Here’s a Tied Up Squirter
GO GO GO

A Good Way to Get Pussy Cancer
GO GO GO

Hijab Office Sex
GO GO GO

Learning to Give Head
GO GO GO

Big Titties Masturbating on Cam
GO GO GO

Amateur Babe Gets it From All Angles
GO GO GO

Giant Dildo Insertion
GO GO GO

Body Building Pussy Scares Me
GO GO GO

Close Up of a Hot Pussy Masturbation – Close Up
GO GO GO

Girls Getting Naked on Cam…For Free…Ok…
GO GO GO

Get One of these and it’s On!
GO GO GO

Sign Up To This Monthly Porn Netflix
GO GO GO

================

Get a DrunkenStepfather Shirt Before It Is Too Late
GO

Girls Don’t Like Bald Guys – So Stop Your Thinning Hair
GO

Posted in:stepLINKS

2013

18

Apr

Katy Perry’s Pantyline of the Day

This is unfortunate.

I mean sloppy Katy Perry in leggings to begin with is unfortunate, but seeing her spanx digging into her sloppy ass, makes it so much worse.

I mean Katy Perry as a whole is unfortunate, with or without panty lines.

My guess is she’s on her period, but maybe, she just wants to save the cellulite pouring out of her leggings for her upper thighs, while giving her ass an illusion of a smooth surface.

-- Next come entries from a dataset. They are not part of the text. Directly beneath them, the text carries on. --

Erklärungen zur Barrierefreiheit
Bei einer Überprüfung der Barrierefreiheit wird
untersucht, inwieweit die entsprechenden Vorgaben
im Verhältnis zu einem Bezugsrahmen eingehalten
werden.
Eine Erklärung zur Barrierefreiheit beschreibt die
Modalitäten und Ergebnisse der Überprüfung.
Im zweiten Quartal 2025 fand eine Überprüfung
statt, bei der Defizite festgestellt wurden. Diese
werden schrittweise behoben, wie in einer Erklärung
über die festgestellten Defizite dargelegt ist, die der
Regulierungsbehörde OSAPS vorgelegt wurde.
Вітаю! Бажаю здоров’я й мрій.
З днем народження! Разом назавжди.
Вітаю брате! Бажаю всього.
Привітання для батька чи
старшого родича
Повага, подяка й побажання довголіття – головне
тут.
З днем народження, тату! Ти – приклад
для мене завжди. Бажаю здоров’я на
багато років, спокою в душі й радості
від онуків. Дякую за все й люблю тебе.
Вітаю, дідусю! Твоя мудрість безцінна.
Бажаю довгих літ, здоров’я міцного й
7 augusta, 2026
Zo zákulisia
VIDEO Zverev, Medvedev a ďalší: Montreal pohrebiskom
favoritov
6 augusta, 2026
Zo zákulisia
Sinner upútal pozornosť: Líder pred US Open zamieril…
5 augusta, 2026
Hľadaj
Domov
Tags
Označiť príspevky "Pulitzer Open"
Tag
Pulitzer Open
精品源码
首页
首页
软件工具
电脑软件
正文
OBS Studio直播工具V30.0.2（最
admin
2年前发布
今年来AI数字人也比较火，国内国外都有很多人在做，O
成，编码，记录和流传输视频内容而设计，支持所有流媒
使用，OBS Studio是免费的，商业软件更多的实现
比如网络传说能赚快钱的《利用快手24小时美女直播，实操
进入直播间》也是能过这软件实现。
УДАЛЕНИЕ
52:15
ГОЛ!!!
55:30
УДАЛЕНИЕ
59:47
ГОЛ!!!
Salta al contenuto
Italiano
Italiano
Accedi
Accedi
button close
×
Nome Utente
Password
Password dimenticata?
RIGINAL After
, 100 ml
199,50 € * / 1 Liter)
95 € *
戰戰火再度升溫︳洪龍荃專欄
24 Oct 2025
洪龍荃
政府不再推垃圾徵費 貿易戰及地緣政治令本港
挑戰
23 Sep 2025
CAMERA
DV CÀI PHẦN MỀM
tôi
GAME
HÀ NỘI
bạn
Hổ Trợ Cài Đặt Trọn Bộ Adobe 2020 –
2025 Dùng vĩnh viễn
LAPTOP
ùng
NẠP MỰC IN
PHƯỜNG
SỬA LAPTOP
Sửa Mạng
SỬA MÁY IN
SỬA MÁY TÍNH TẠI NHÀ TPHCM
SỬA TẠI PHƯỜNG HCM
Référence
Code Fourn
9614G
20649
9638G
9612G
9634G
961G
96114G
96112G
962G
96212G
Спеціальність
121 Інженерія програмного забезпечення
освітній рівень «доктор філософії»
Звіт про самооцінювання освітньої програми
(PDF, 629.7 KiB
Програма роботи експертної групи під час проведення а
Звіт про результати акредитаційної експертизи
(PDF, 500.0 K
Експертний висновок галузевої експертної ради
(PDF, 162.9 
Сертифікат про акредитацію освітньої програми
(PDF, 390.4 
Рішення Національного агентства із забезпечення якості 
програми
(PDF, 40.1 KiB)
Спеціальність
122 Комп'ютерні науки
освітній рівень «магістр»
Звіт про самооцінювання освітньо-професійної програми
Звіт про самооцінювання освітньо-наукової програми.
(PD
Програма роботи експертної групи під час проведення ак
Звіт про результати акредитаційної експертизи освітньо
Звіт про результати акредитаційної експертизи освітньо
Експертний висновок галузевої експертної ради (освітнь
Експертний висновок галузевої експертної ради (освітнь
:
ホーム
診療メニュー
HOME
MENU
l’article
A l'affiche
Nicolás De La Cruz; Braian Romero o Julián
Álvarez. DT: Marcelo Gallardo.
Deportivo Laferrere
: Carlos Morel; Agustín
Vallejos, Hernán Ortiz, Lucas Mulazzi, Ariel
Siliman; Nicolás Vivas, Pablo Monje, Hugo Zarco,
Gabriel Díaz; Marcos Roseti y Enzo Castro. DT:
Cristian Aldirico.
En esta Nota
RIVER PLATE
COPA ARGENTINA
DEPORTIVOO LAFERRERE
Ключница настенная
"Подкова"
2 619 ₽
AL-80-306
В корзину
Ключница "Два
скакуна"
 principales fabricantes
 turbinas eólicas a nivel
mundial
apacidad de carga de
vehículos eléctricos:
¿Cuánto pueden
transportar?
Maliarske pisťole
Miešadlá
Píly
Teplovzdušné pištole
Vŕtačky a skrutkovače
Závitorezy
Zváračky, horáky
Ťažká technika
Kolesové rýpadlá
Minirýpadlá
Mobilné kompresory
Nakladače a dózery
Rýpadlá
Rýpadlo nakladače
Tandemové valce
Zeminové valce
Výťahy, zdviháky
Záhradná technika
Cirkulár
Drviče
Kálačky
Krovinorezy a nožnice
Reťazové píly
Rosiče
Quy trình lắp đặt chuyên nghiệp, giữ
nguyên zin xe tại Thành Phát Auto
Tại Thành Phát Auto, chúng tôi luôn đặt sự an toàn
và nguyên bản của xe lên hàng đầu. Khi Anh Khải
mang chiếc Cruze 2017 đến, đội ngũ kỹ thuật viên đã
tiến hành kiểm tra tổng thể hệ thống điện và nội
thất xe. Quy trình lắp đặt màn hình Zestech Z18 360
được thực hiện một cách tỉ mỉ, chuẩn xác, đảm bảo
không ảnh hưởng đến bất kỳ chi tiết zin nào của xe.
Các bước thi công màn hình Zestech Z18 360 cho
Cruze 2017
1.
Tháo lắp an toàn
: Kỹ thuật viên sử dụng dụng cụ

I wonder if I’ve over analyzed this picture yet?

Posted in:Katy Perry

2013

18

Apr

Kelly Brook is Shooting her 2014 Calendar of the Day

It turns out that Kelly Brook is in the process of shooting her 2014 calendar, I guess that “Miscarriage” was a good idea, because it looks like she’s got another year in her…despite pushing 40. You know how having a kid can ruin everything for a big titty model who battles with her fat ass on the regular who has been exposing her big awesome tits for a decade or more who has finally made it – if shooting her own calendar is considered making it, considering Calendars are the most outdated around that I can only imagine they are in their 70s.